Democrats have accused him of trying to undermine mail service to benefit Trump, who has attacked the U.S. Postal Service as a "joke" and claimed, without evidence, that mail-in voting is subject to fraud.
DeJoy said Tuesday that he would suspend some changes at the Postal Service until after the election to avoid the appearance of impropriety, but Democrats said they also wanted him to commit to reversing changes already made.
Congressional Democrats say changes made under DeJoy's tenure slowed the delivery of mail and potentially threatened the agency's ability to handle a surge of mail-in ballots in the November election. Many states have expanded voting by mail to reduce crowds on Election Day and provide an alternative to in-person voting amid the COVID-19 pandemic.
Congressional Democrats sent DeJoy a 10-page letter Aug. 14 detailing the changes at the Postal Service they feared could delay the mail.
Among the shifts in service that worried Democrats: a move to stop treating all election mail as first-class – which could mean a delay of up to eight days from prior elections – as well as cutbacks in overtime and a ban on "late" or "extra" delivery trips.
DeJoy said Friday that the Postal Service would commit to treating all election mail as first-class through the election and denied that changes to overtime were made under his authority.
An internal Postal Service document cited by the Democrats warned, "One aspect of these changes that may be difficult for employees is that – temporarily – we may see mail left behind or mail on the workroom floor."
The Postal Service has warned election officials around the country that not all ballots may be delivered in time to be counted, even if they are requested before state deadlines and mailed back promptly.
Trump has defended his administration's management of the agency and has said he opposes additional funding for the Postal Service, despite his acknowledgment that service delays threatened the November election. Instead, the president has criticized mail-in voting and argued the Postal Service has long-standing financial problems and needs to be reformed.
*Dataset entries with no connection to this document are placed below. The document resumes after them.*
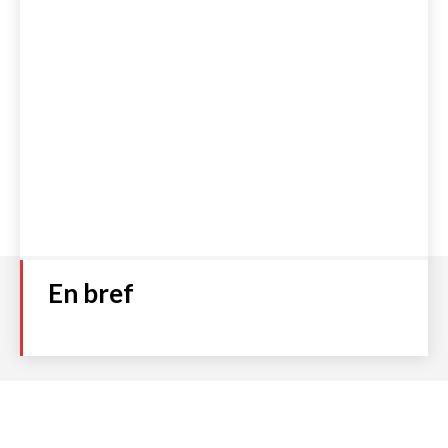
En bref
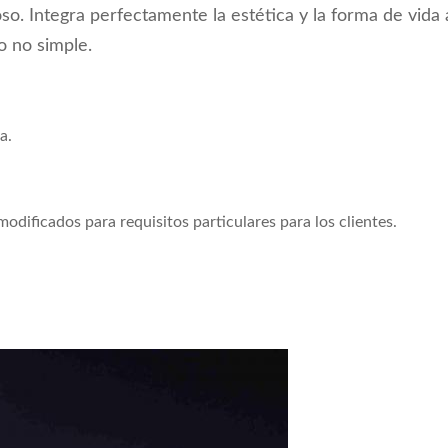
oso. Integra perfectamente la estética y la forma de vida a
o no simple.
a.
odificados para requisitos particulares para los clientes.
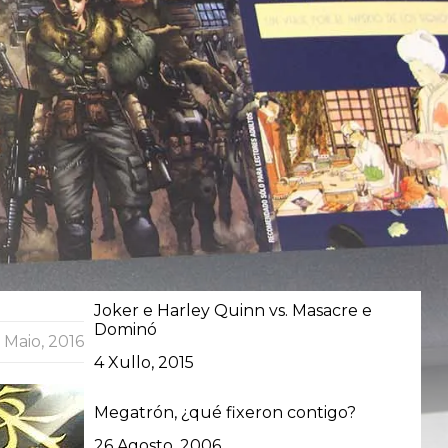
Joker e Harley Quinn vs. Masacre e
Dominó
 Maio, 2016
Data
4 Xullo, 2015
Megatrón, ¿qué fixeron contigo?
Data
26 Agosto, 2006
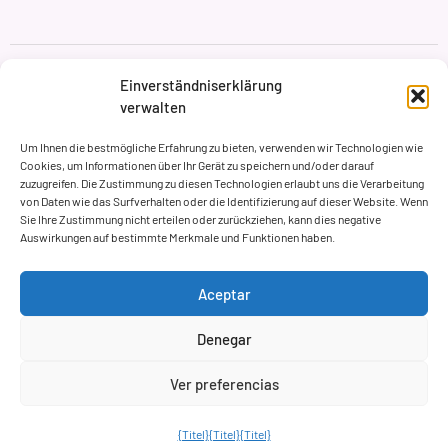
Datenschutzbestimmungen
Nutzungsbedingungen
Einverständniserklärung
Cookie-Richtlinie
verwalten
Markenbildung & Web ASH Proyectos Creativos
Um Ihnen die bestmögliche Erfahrung zu bieten, verwenden wir Technologien wie
Cookies, um Informationen über Ihr Gerät zu speichern und/oder darauf
zuzugreifen. Die Zustimmung zu diesen Technologien erlaubt uns die Verarbeitung
von Daten wie das Surfverhalten oder die Identifizierung auf dieser Website. Wenn
Sie Ihre Zustimmung nicht erteilen oder zurückziehen, kann dies negative
Auswirkungen auf bestimmte Merkmale und Funktionen haben.
Aceptar
Denegar
Ver preferencias
{Titel}
{Titel}
{Titel}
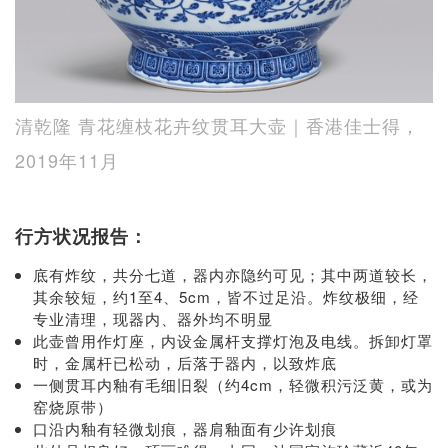
清乾隆 青花缠枝花卉纹贯耳大壶｜香港佳士得，
2019年11月
行方状况报告：
底有炸纹，共分七道，器内亦隐约可见；其中两道较长，
其余较短，约1至4、5cm，皆不过足沿。炸纹极细，经
专业清理，现器内、器外均不明显
此壶曾用作灯座，内设金属杆支撑灯泡及电线。拆卸灯罩
时，金属杆已松动，后落于器内，以致炸底
一侧贯耳内釉有毛细旧裂（约4cm，轻微积污泛黄，或为
窑烧原带）
口沿内釉有轻微划痕，器肩釉面有少许划痕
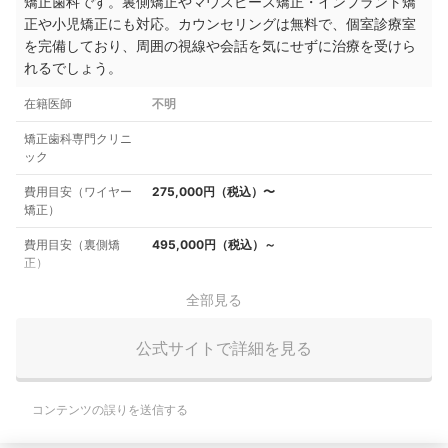
矯正歯科です。裏側矯正やマウスピース矯正・インプラント矯
正や小児矯正にも対応。カウンセリングは無料で、
個室診療室
を完備しており、
周囲の視線や会話を気にせずに治療を受けら
れるでしょう。
在籍医師
不明
矯正歯科専門クリニ
ック
費用目安（ワイヤー
275,000円（税込）〜
矯正）
費用目安（裏側矯
495,000円（税込）～
正）
全部見る
公式サイトで詳細を見る
コンテンツの誤りを送信する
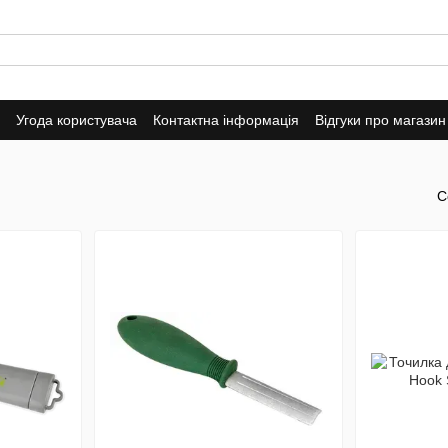
Угода користувача
Контактна інформація
Відгуки про магазин
С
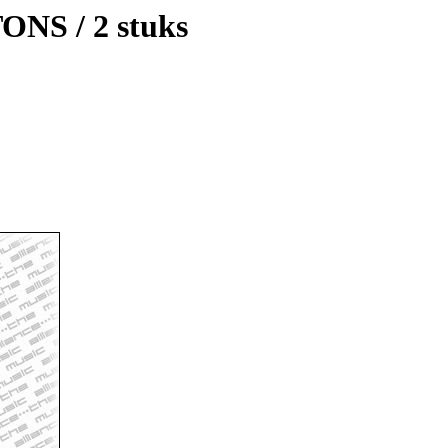
S / 2 stuks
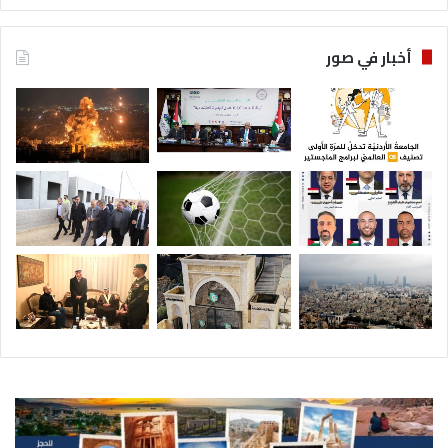
أخبار في صور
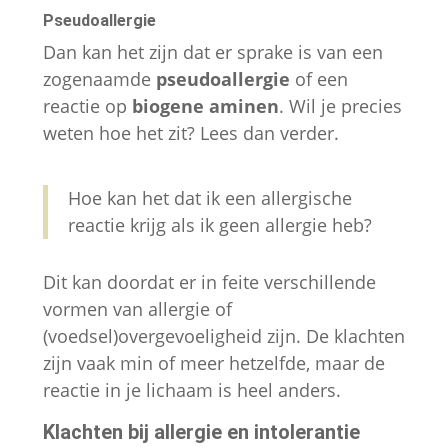
site te
Pseudoallergie
verbeteren,
Dan kan het zijn dat er sprake is van een
gebaseerd
zogenaamde
pseudoallergie
of een
op hoe de
reactie op
biogene aminen
. Wil je precies
website
weten hoe het zit? Lees dan verder.
wordt
gebruikt.
Hoe kan het dat ik een allergische
reactie krijg als ik geen allergie heb?
Gebruikerservaring
Om onze website zo
goed mogelijk te laten
Dit kan doordat er in feite verschillende
functioneren
vormen van allergie of
gedurende je bezoek.
(voedsel)overgevoeligheid zijn. De klachten
Als je deze cookies
zijn vaak min of meer hetzelfde, maar de
weigert, zullen
reactie in je lichaam is heel anders.
sommige functies en
inhoud van de website
Klachten bij allergie en intolerantie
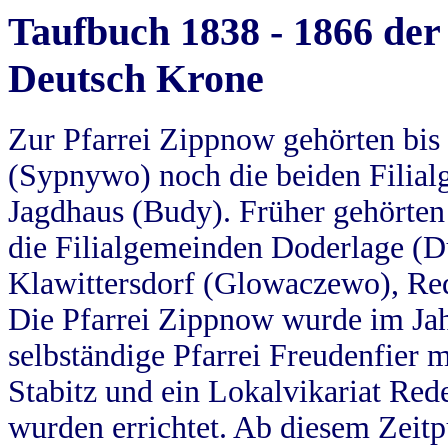
Taufbuch 1838 - 1866 der
Deutsch Krone
Zur Pfarrei Zippnow gehörten bi
(Sypnywo) noch die beiden Filial
Jagdhaus (Budy). Früher gehörten 
die Filialgemeinden Doderlage (D
Klawittersdorf (Glowaczewo), Red
Die Pfarrei Zippnow wurde im Jah
selbständige Pfarrei Freudenfier m
Stabitz und ein Lokalvikariat Red
wurden errichtet. Ab diesem Zeitp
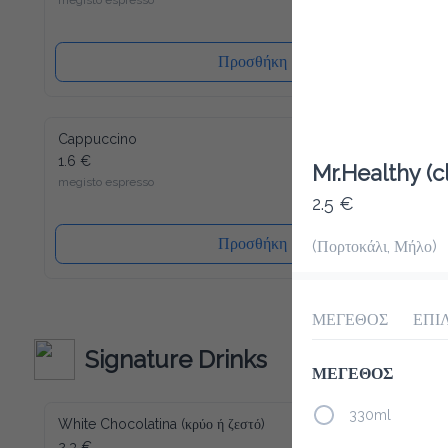
Προσθήκη
Cappuccino
1.6 €
Mr.Healthy (cl
megisto espresso
2.5 €
Προσθήκη
(Πορτοκάλι, Μήλο)
ΜΕΓΕΘΟΣ
ΕΠΙ
Signature Drinks
ΜΕΓΕΘΟΣ
330ml
White Chocolatina (κρύο ή ζεστό)
2.3 €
Democrats asked for $25 billion in coronavirus stimulus talks to help the Postal Service handle the increase in mail-in ballots, but the stimulus talks have stalled without a deal in sight.
DeJoy told lawmakers Friday that deeper changes were needed at the agency than a $25 billion boost. "If we just took $25 billion this year and we don't do anything, we'll be back" in several years, he said, though he added the agency could use "reimbursement" to cover COVID-19-related losses.
Members of the Blue Dog Caucus, a group of moderate Democrats, sent a letter to House Speaker Nancy Pelosi and McConnell Friday asking for both sides to resume stimulus negotiations. "The current stalemate is punishing families and destabilizing our economy," the lawmakers wrote.
In a letter to Democratic lawmakers on Thursday, Pelosi thanked them for their stimulus proposals but said any other legislation "cannot come at the expense of addressing the priorities of the Heroes Act," referring to the Democratic economic package passed in May. Pelosi singled out support for state and local governments and schools as priorities, both of which were sticking points with White House negotiators.
Pelosi defended her decision again on Saturday, telling reporters the Postal Service faced an "emergency," and the bill under consideration has key provisions, such as the reversal of mail sorting machine removals, that were not included in the coronavirus stimulus measure.